I have a bill called the Remote and Mobile Worker Relief Act, and I am sorry that was not included in the final bill.
This bipartisan legislation would have prevented unexpected tax bills and tax complications for medical professionals who traveled to other States to help during the pandemic and for Americans who worked from home to help slow the virus's spread.
It is unfortunate that opposition from a handful of States with aggressive taxation policies--like the Senate Democratic leader's home State of New York--has so far prevented legislation like mine from getting through Congress. But I will continue to fight for tax relief for remote and mobile workers
It has been a difficult year for our country. There are way too many virus infections, way too many hospitalizations, way too many people who have lost loved ones from this dreaded virus. It has affected people in so many ways--their health, their confidence, their economic standing and status, their mental health. There are just so many--so many--effects of this, and this winter is likely to be very challenging.
But the encouraging news is that there is light at the end of the tunnel. There is a vaccine out there that will get more widely out there, and thanks to the resources that we put into the first coronavirus bill--the CARES Act that passed last March--those vaccines have been moving forward at record speed--five times faster than any vaccine in history.
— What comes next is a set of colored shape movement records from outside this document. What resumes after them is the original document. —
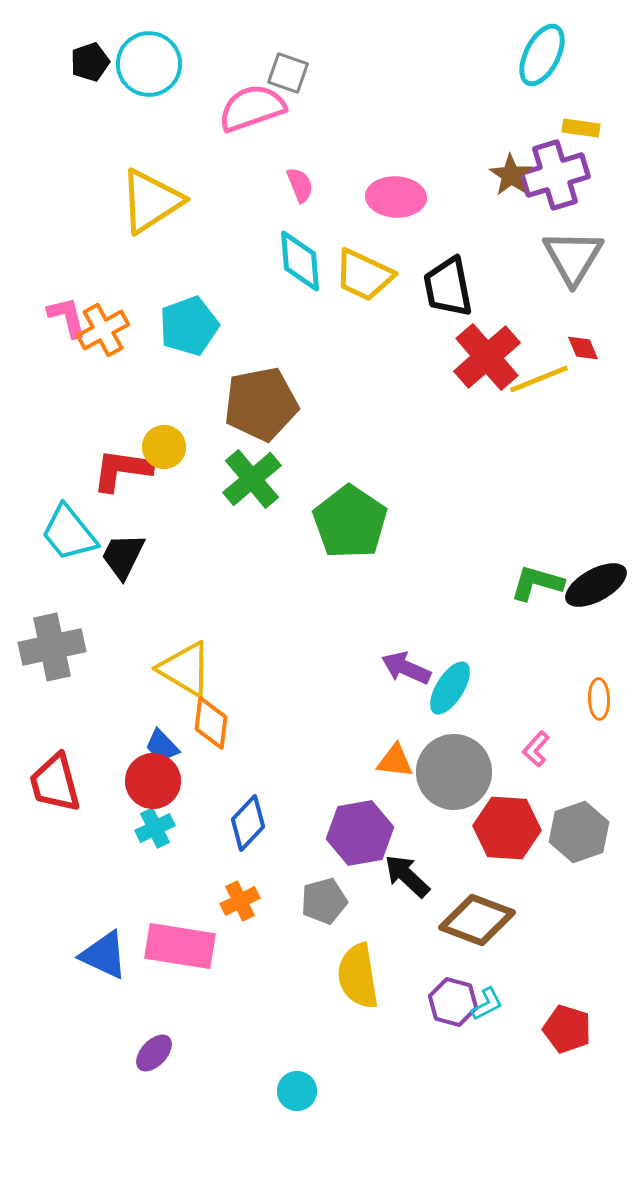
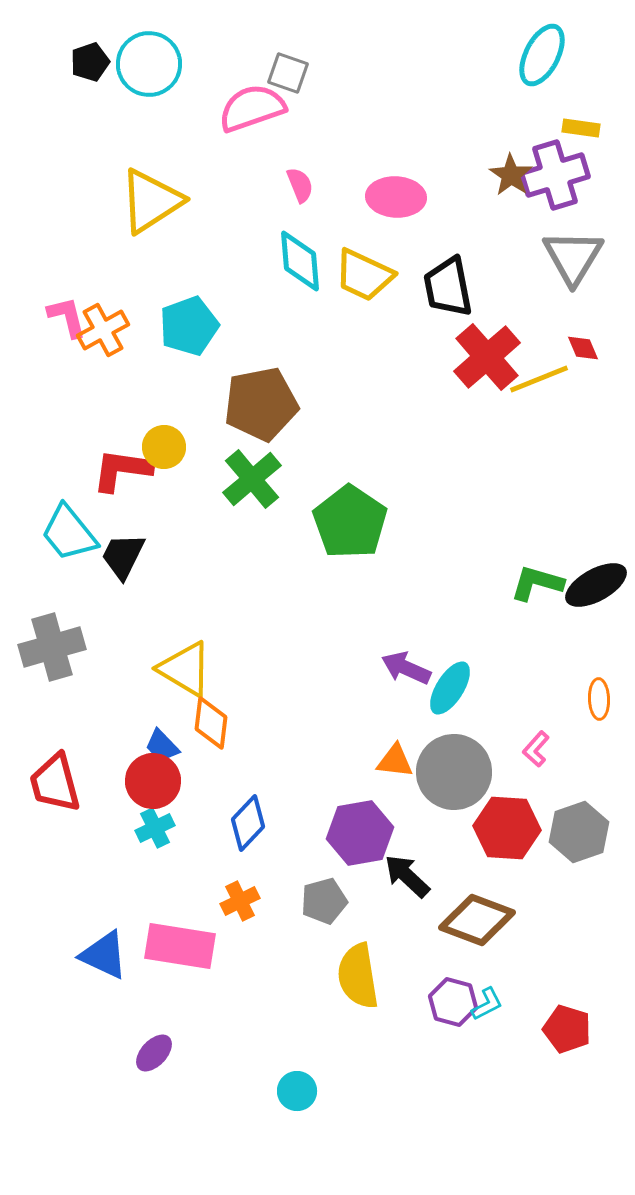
gray cross at (52, 647): rotated 4 degrees counterclockwise
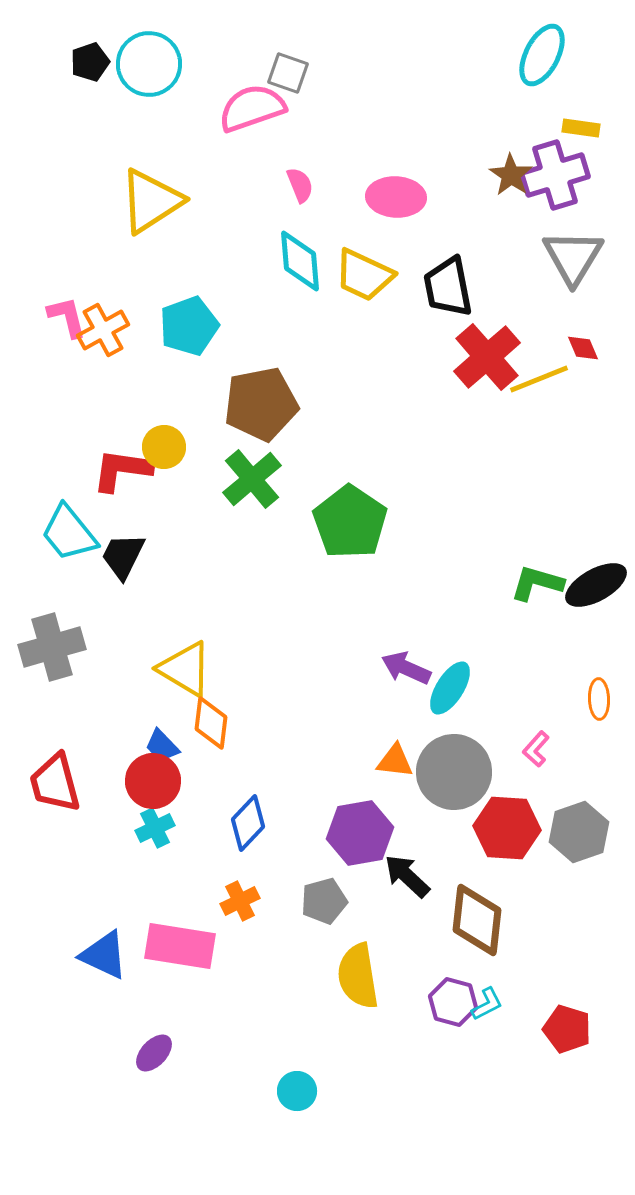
brown diamond at (477, 920): rotated 76 degrees clockwise
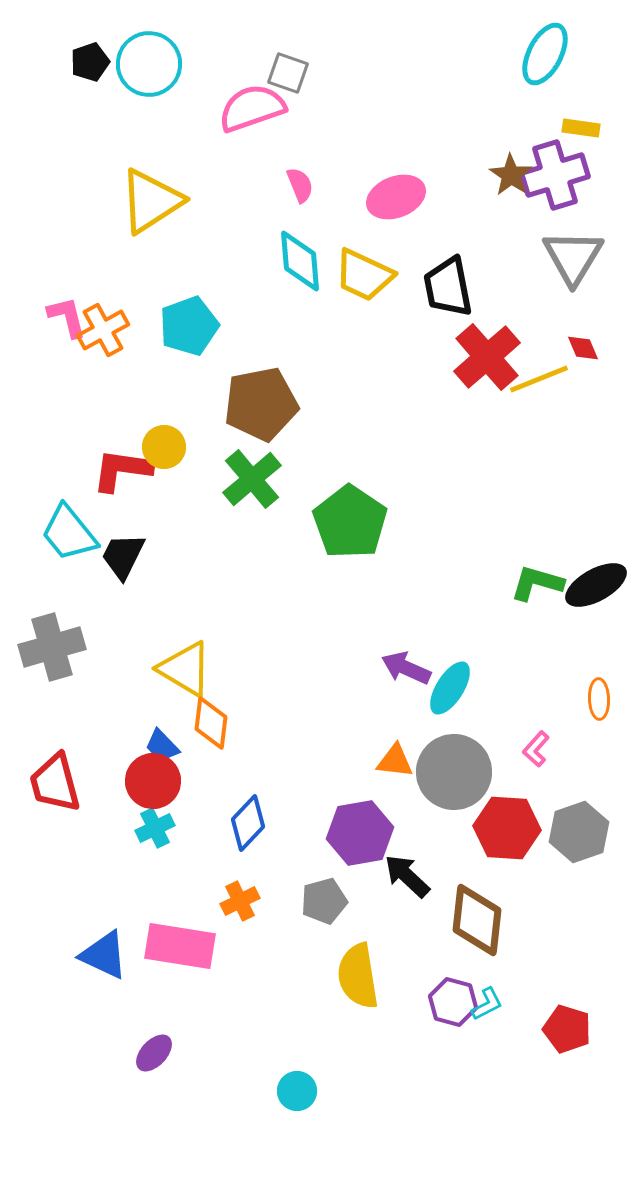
cyan ellipse at (542, 55): moved 3 px right, 1 px up
pink ellipse at (396, 197): rotated 24 degrees counterclockwise
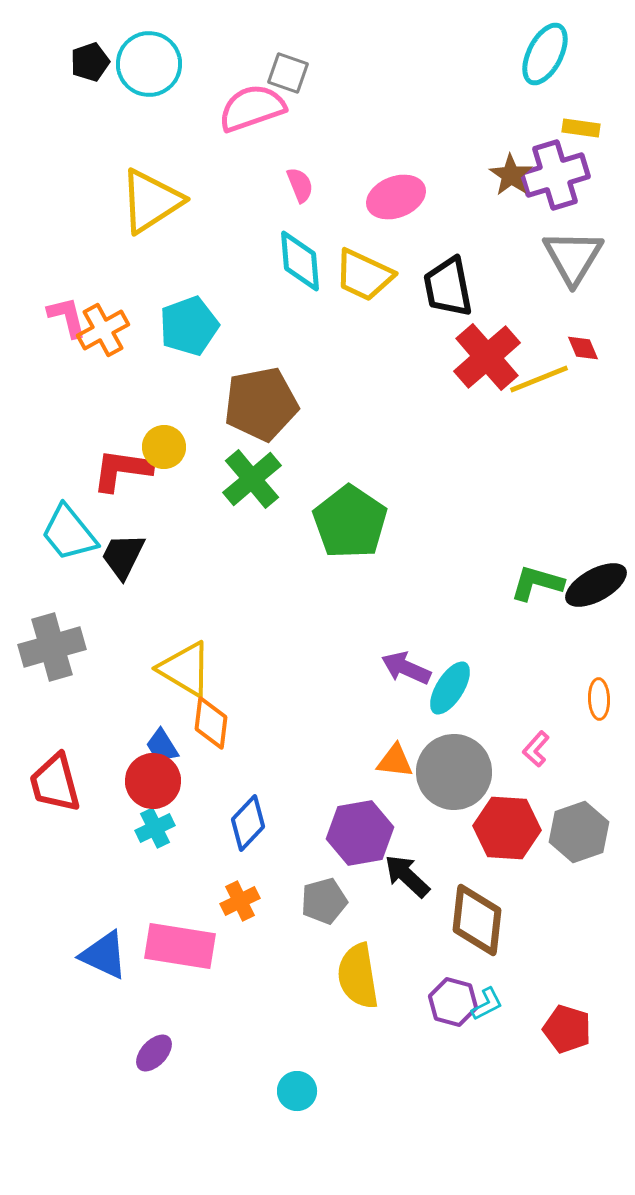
blue trapezoid at (162, 746): rotated 12 degrees clockwise
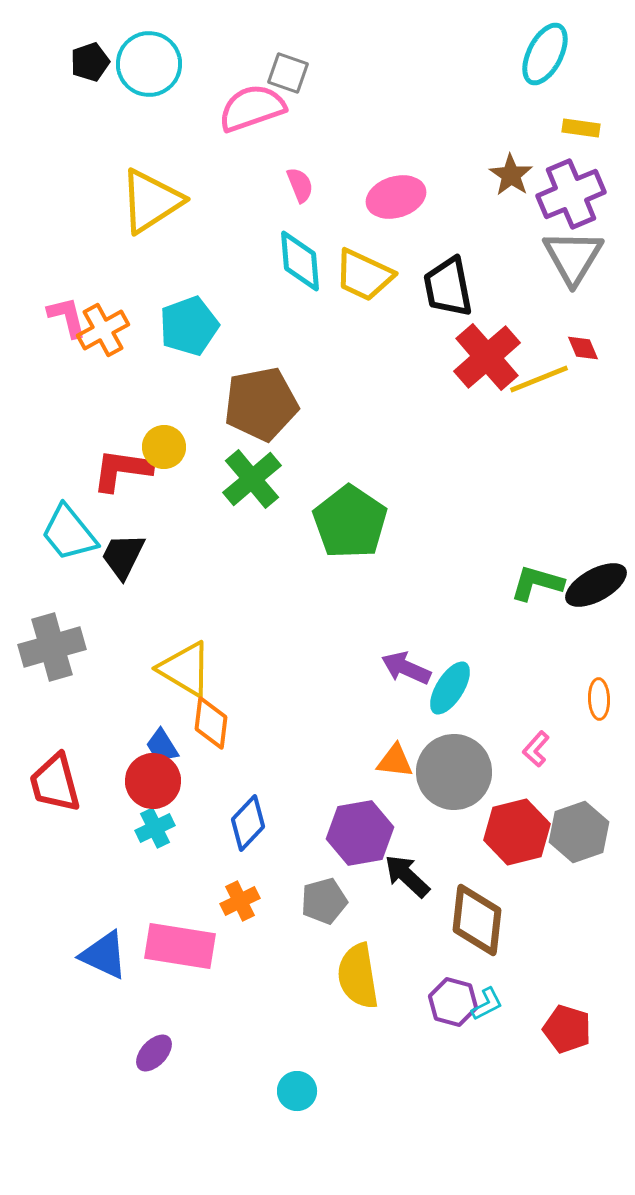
purple cross at (555, 175): moved 16 px right, 19 px down; rotated 6 degrees counterclockwise
pink ellipse at (396, 197): rotated 4 degrees clockwise
red hexagon at (507, 828): moved 10 px right, 4 px down; rotated 18 degrees counterclockwise
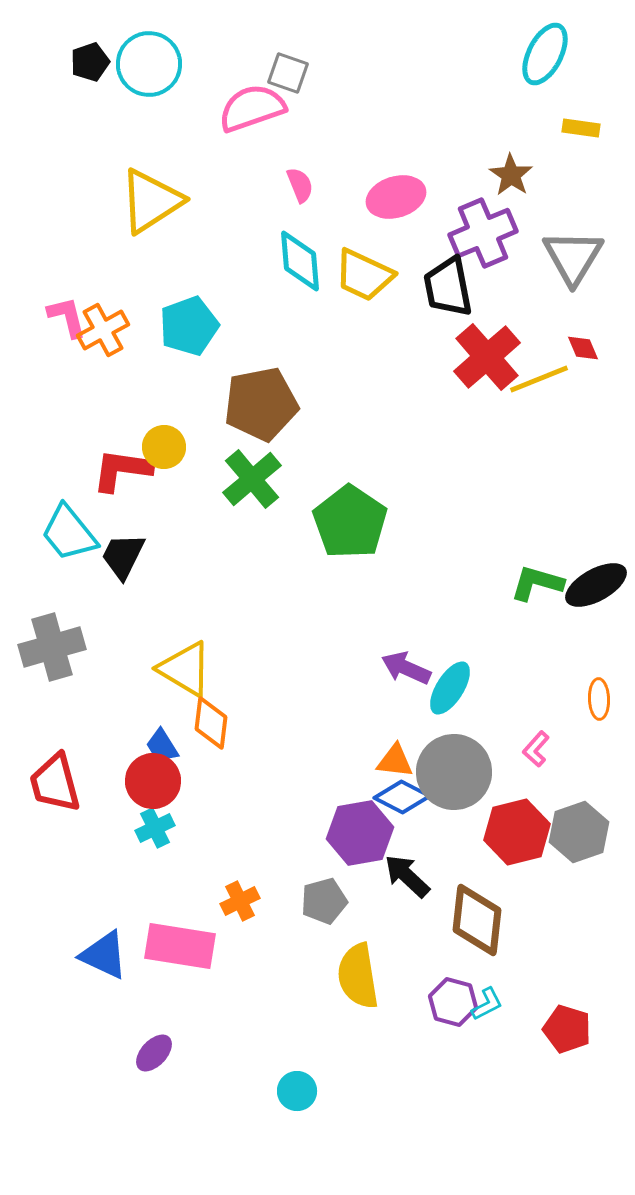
purple cross at (571, 194): moved 88 px left, 39 px down
blue diamond at (248, 823): moved 154 px right, 26 px up; rotated 74 degrees clockwise
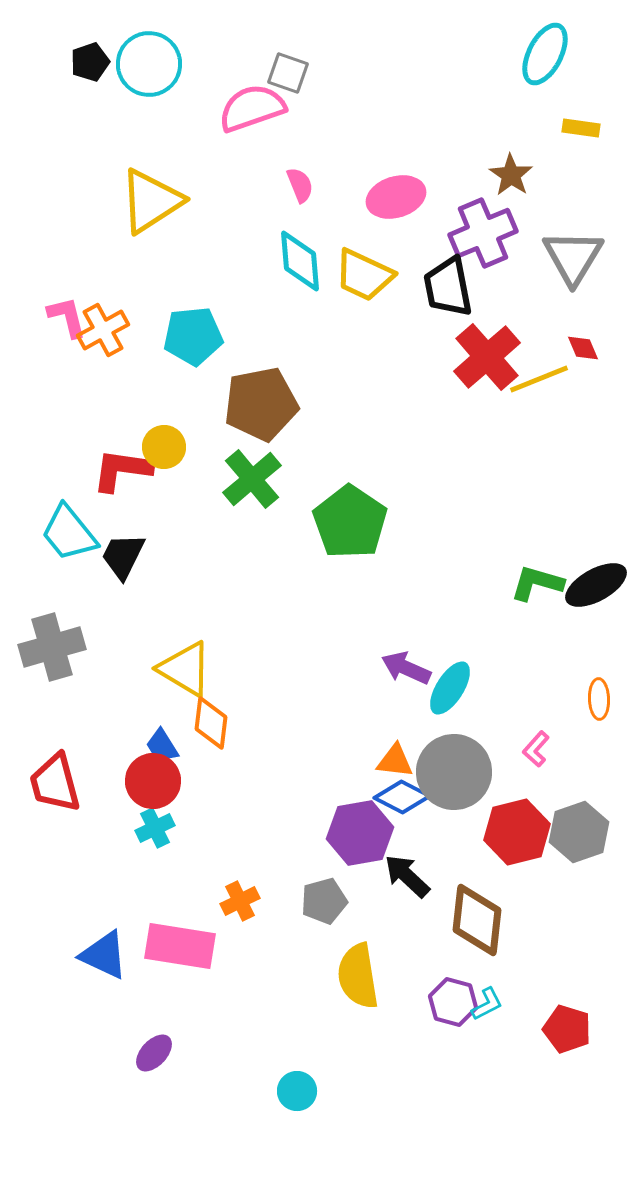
cyan pentagon at (189, 326): moved 4 px right, 10 px down; rotated 14 degrees clockwise
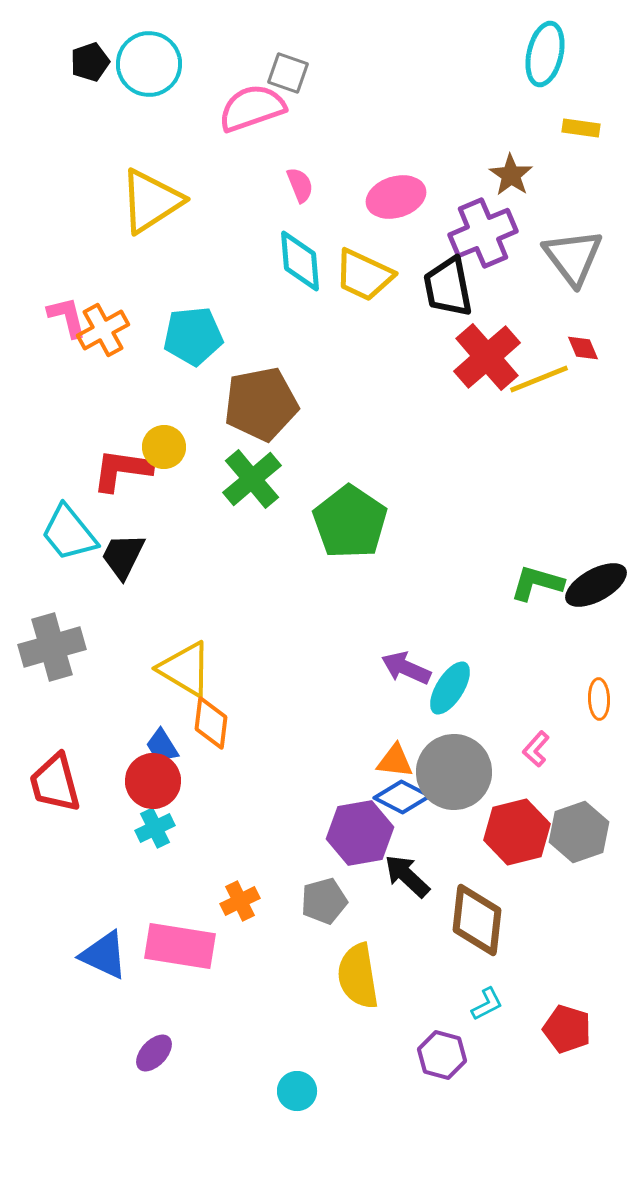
cyan ellipse at (545, 54): rotated 14 degrees counterclockwise
gray triangle at (573, 257): rotated 8 degrees counterclockwise
purple hexagon at (453, 1002): moved 11 px left, 53 px down
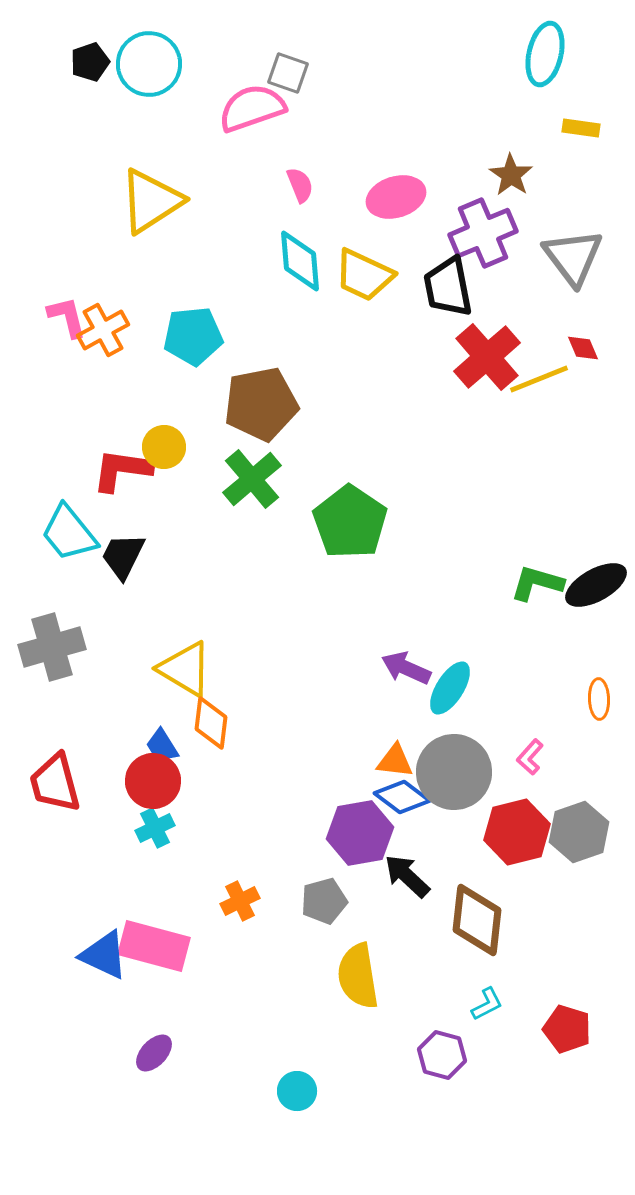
pink L-shape at (536, 749): moved 6 px left, 8 px down
blue diamond at (402, 797): rotated 10 degrees clockwise
pink rectangle at (180, 946): moved 26 px left; rotated 6 degrees clockwise
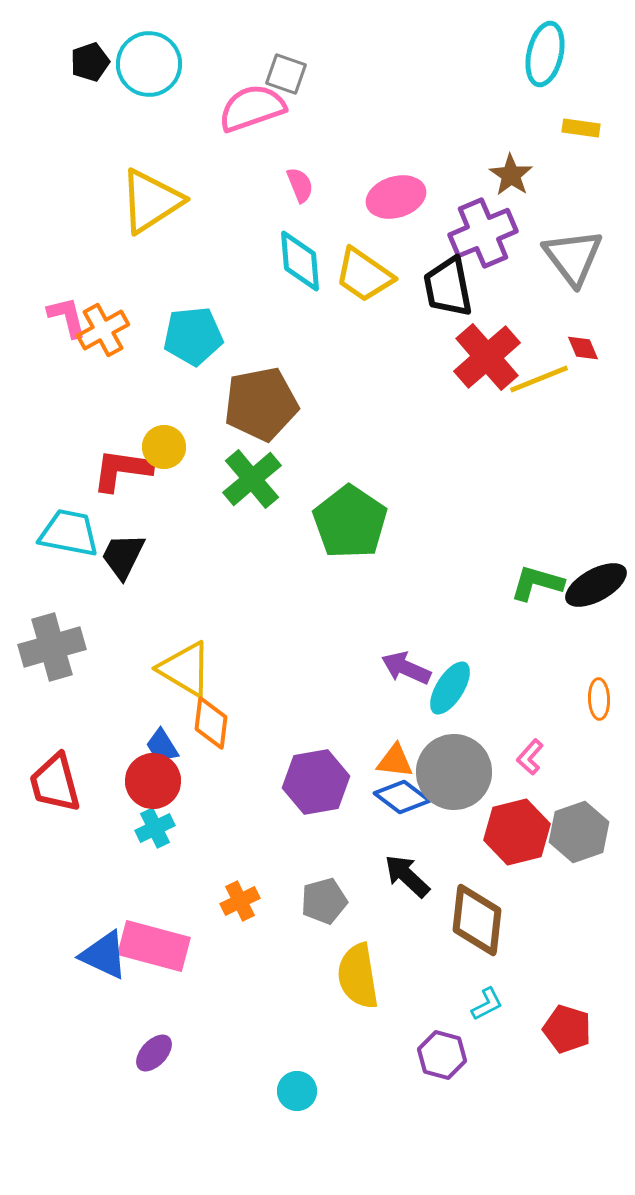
gray square at (288, 73): moved 2 px left, 1 px down
yellow trapezoid at (364, 275): rotated 10 degrees clockwise
cyan trapezoid at (69, 533): rotated 140 degrees clockwise
purple hexagon at (360, 833): moved 44 px left, 51 px up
Light is at the end of the tunnel. The vaccines are coming. They are going to be proven to be very effective, and there is additional funding in this particular legislation that we will vote on today to make sure that it gets distributed as quickly as possible.
We are going to make it through this, and I look forward to sending the additional relief that is included in this legislation that we will move through the Senate today and put on the President's desk, where he can sign it into law. I look forward to seeing that additional relief get out to the American people.